§ **DESCRIPTION OF THE TASK**: Could you write out, exactly, every line from the top of the data through the line holding "de documentos está redactado e"? Omit the pictures.

--- EXTRACTED DATA ---

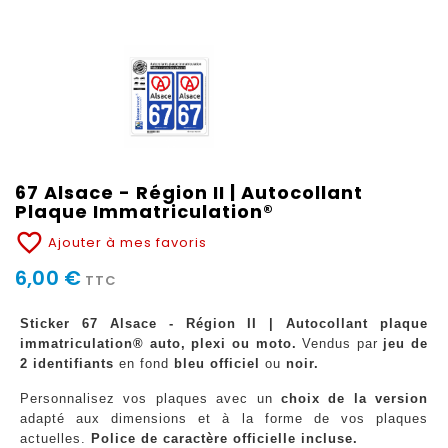
67 Alsace - Région II | Autocollant
Plaque Immatriculation®
favorite_border
Ajouter à mes favoris
6,00 €
TTC
Sticker 67 Alsace - Région II | Autocollant plaque
immatriculation® auto, plexi ou moto.
Vendus par
jeu de
2 identifiants
en fond
bleu officiel
ou
noir.
Personnalisez vos plaques avec un
choix de la version
adapté aux dimensions et à la forme de vos plaques
actuelles.
Police de caractère officielle incluse.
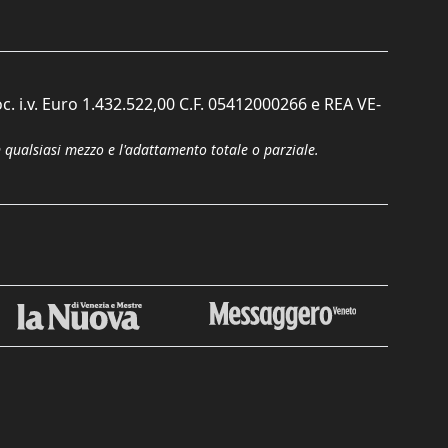
c. i.v. Euro 1.432.522,00 C.F. 05412000266 e REA VE-
n qualsiasi mezzo e l'adattamento totale o parziale.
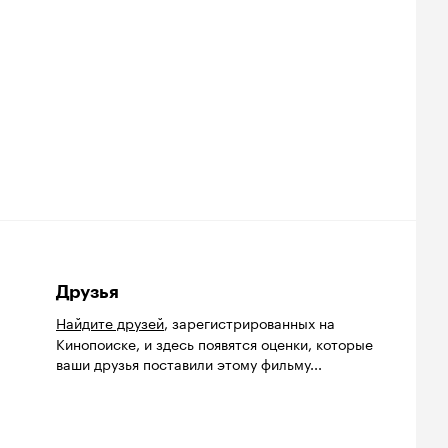
Друзья
Найдите друзей
, зарегистрированных на
Кинопоиске, и здесь появятся оценки, которые
ваши друзья поставили этому фильму...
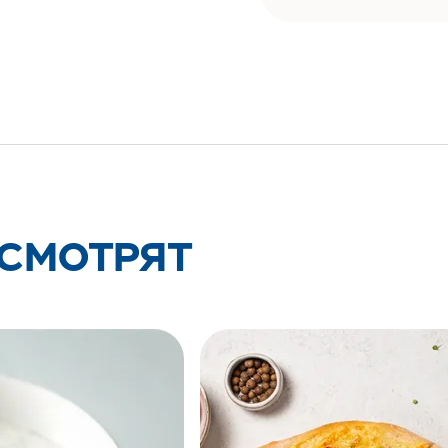
 СМОТРЯТ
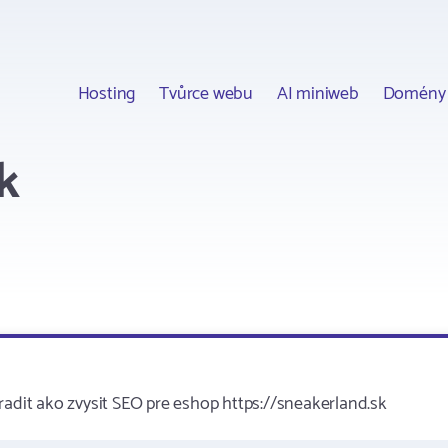
Hosting
Tvůrce webu
AI miniweb
Domény
k
radit ako zvysit SEO pre eshop https://sneakerland.sk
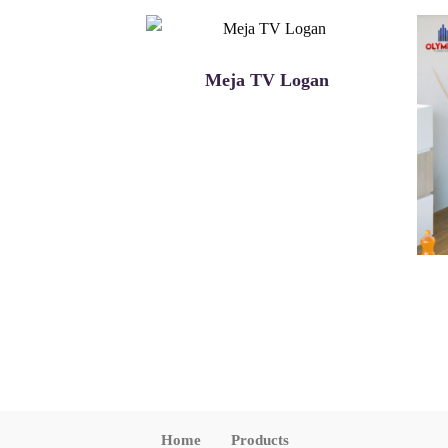
Meja TV Logan
Home
Products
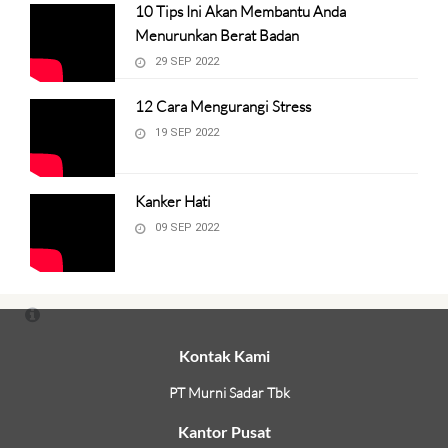
10 Tips Ini Akan Membantu Anda
Menurunkan Berat Badan
29 SEP 2022
12 Cara Mengurangi Stress
19 SEP 2022
Kanker Hati
09 SEP 2022
Kontak Kami
PT Murni Sadar Tbk
Kantor Pusat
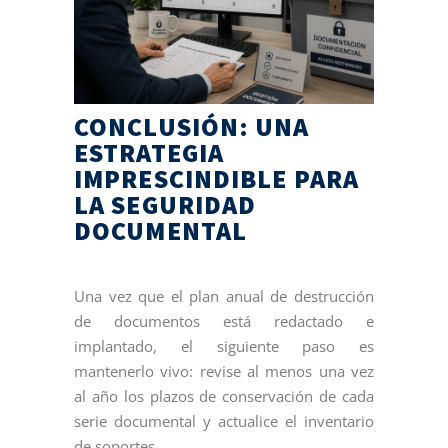
CONCLUSIÓN: UNA
ESTRATEGIA
IMPRESCINDIBLE PARA
LA SEGURIDAD
DOCUMENTAL
Una vez que el plan anual de destrucción
de documentos está redactado e
implantado, el siguiente paso es
mantenerlo vivo: revise al menos una vez
al año los plazos de conservación de cada
serie documental y actualice el inventario
de soportes.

---

§ **ANSWER SPACE**:
67 Alsace - Région II | Autocollant
Plaque Immatriculation®
favorite_border
Ajouter à mes favoris
6,00 €
TTC
Sticker 67 Alsace - Région II | Autocollant plaque
immatriculation® auto, plexi ou moto.
Vendus par
jeu de
2 identifiants
en fond
bleu officiel
ou
noir.
Personnalisez vos plaques avec un
choix de la version
adapté aux dimensions et à la forme de vos plaques
actuelles.
Police de caractère officielle incluse.
c. i.v. Euro 1.432.522,00 C.F. 05412000266 e REA VE-
n qualsiasi mezzo e l'adattamento totale o parziale.
Друзья
Найдите друзей
, зарегистрированных на
Кинопоиске, и здесь появятся оценки, которые
ваши друзья поставили этому фильму...
 СМОТРЯТ
Hosting
Tvůrce webu
AI miniweb
Domény
k
radit ako zvysit SEO pre eshop https://sneakerland.sk
Meja TV Logan
Home
Products
10 Tips Ini Akan Membantu Anda
Menurunkan Berat Badan
29 SEP 2022
12 Cara Mengurangi Stress
19 SEP 2022
Kanker Hati
09 SEP 2022
Kontak Kami
PT Murni Sadar Tbk
Kantor Pusat
CONCLUSIÓN: UNA
ESTRATEGIA
IMPRESCINDIBLE PARA
LA SEGURIDAD
DOCUMENTAL
Una vez que el plan anual de destrucción
de documentos está redactado e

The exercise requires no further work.